By the way, one of your links is broken and should be http://file.scirp.org/pdf/OPJ_2016063013301299.pdf .

Keep in mind that there is a significant seasonal variation in emissions from the sun, such as neutrinos which can easily penetrate into any experimental apparatus on earth. This is simple to rationalize: the sun emits massive numbers of neutrinos, which pass through areas at a shallower angle in the winter and thus have lower flux.

By far the first thing to rule out would be neutrinos affecting nuclear decay, before we start wondering about dark matter or anything like that. Everyone in the business has thought of this, of course: http://physicsworld.com/cws/article/news/2008/oct/02/the-mystery-of-the-varying-nuclear-decay .

Occam's razor would suggest you should be extremely skeptical of any suggestion that it's more likely that something besides neutrinos is responsible for this effect, even if the mechanism hasn't been figured out yet.

comment by morganism · 2017-01-08T20:35:15.999Z · LW(p) · GW(p)

This is an update to a dark matter detector that was finding some variability, and they havn't found the same.

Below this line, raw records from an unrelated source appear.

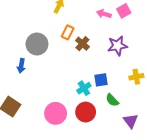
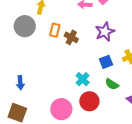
gray circle: (37, 44) -> (25, 26), moved
blue arrow: (21, 66) -> (20, 83), moved
blue square: (101, 80) -> (106, 62), moved

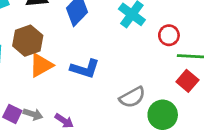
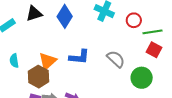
brown hexagon: (28, 41) -> (38, 77), moved
gray semicircle: (132, 97) -> (116, 59), moved, turned -96

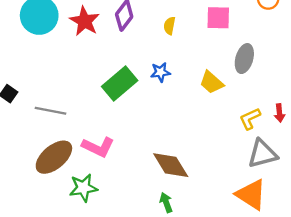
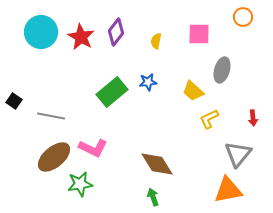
yellow L-shape: (250, 119) -> (209, 119), moved
gray triangle: (262, 154) -> (238, 154), turned -36
orange triangle: (251, 195) -> (228, 190), turned -44

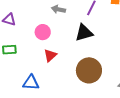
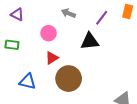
brown circle: (89, 70) -> (69, 79), moved

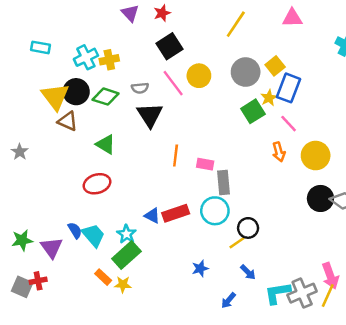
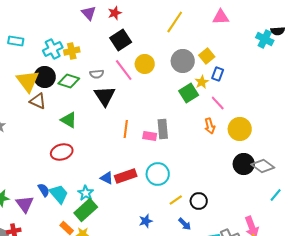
blue rectangle: (289, 88) -> (218, 74), size x0.6
gray rectangle: (223, 183) -> (163, 129), moved
black circle: (248, 228) -> (199, 201), moved

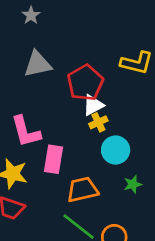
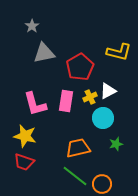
gray star: (31, 15) -> (32, 26), moved
white triangle: (93, 105) -> (108, 91), moved
pink rectangle: (53, 159) -> (66, 101), moved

Not sure what type of detector was used in previous study

Search for Electronic Recoil Event Rate Modulation with 4 Years of XENON100 Data

https://arxiv.org/abs/1701.00769

comment by morganism · 2016-12-03T21:44:24.369Z · LW(p) · GW(p)

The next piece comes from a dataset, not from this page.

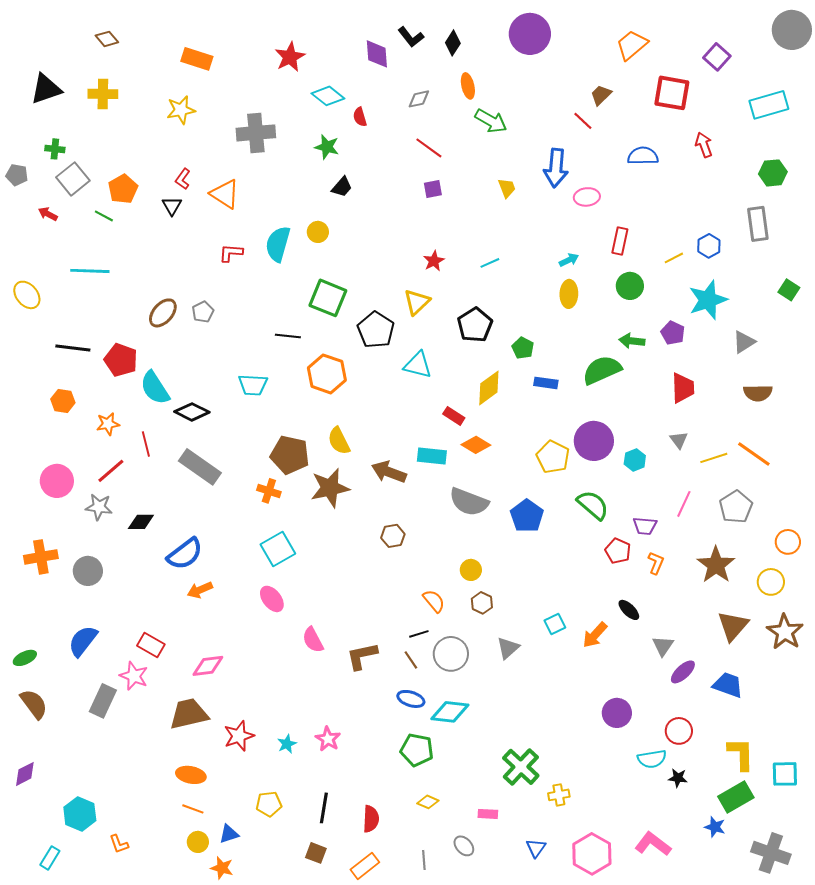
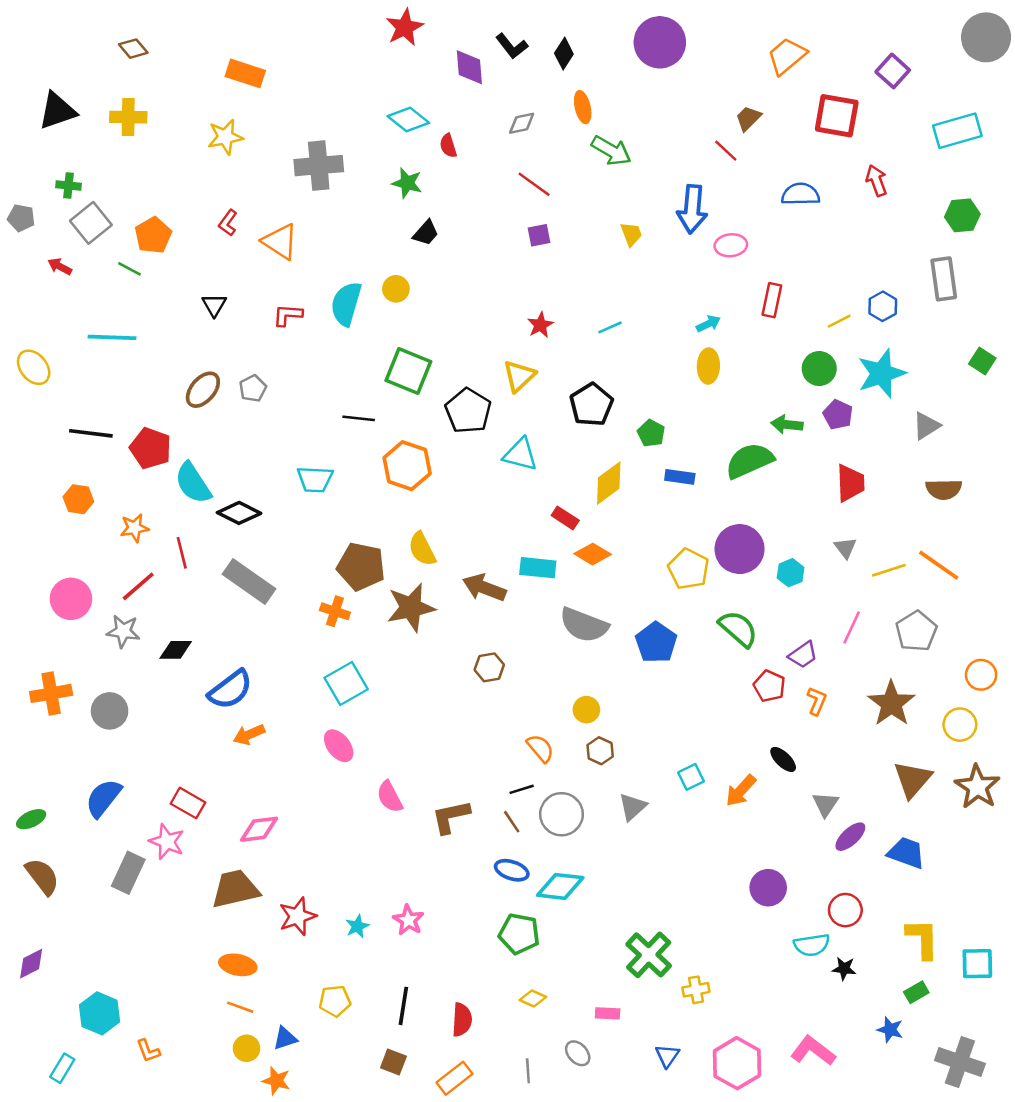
red star: (290, 57) -> (405, 27), moved
black triangle: (172, 206) -> (214, 305), moved
green circle: (630, 286) -> (819, 369), moved
purple trapezoid: (645, 526) -> (803, 655), turned -40
green rectangle: (736, 797) -> (916, 992), size x0.6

another article author interview

http://www.stanforddaily.com/2016/12/01/physicists-propose-new-system-for-detecting-neutrinos/

“If the effects that we’re seeing are really due to neutrinos then they are interacting with matter in an entirely new way,” Fischbach said. “You cannot explain this phenomenon if they are attributed to neutrinos in any conventional way, so some new piece of physics must be out there.”

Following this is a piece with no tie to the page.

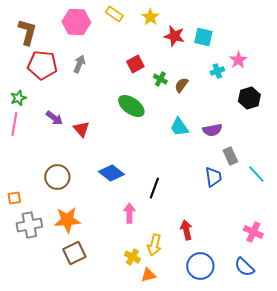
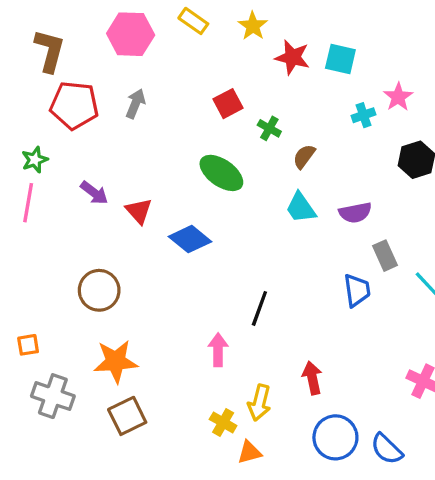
brown semicircle: (181, 85) -> (304, 156), moved
blue diamond: (111, 173) -> (190, 239), moved
orange square: (14, 198) -> (28, 345), moved
gray cross: (29, 225) -> (53, 396), moved, turned 30
blue semicircle: (244, 267) -> (387, 449), moved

If these decay rate variations cannot be attributed to neutrinos, the discovery of non-stochastic, non-constant decay rates still raises the question of what forces are causing the variations.

“It’s also possible that we’re seeing the effects of other kinds of matter, so called dark matter, and a lot of things out there that can produce effects that look like neutrinos,” Fischbach said. “Since our lives depend on assuming radioactive decay rates are constant [i.e. carbon dating, medical applications], if they’re not, there will be a lot of changes in the way we [think of] things.”

comment by DanArmak · 2016-11-14T18:24:51.491Z · LW(p) · GW(p)

Seems like a variable like this wouldn't be modeled in a sim...?

I don't know anything about physics, but if that were true, why not equally predict that lots of things that definitely exist wouldn't be included in a sim? Both the laws of physics and the actual universe seem to be a lot more complex than what's needed to simulate a classical Earth in a solar system.

Of course, that assumes you know what is and isn't of interest to the simulators, e.g. because it's an ancestor simulation.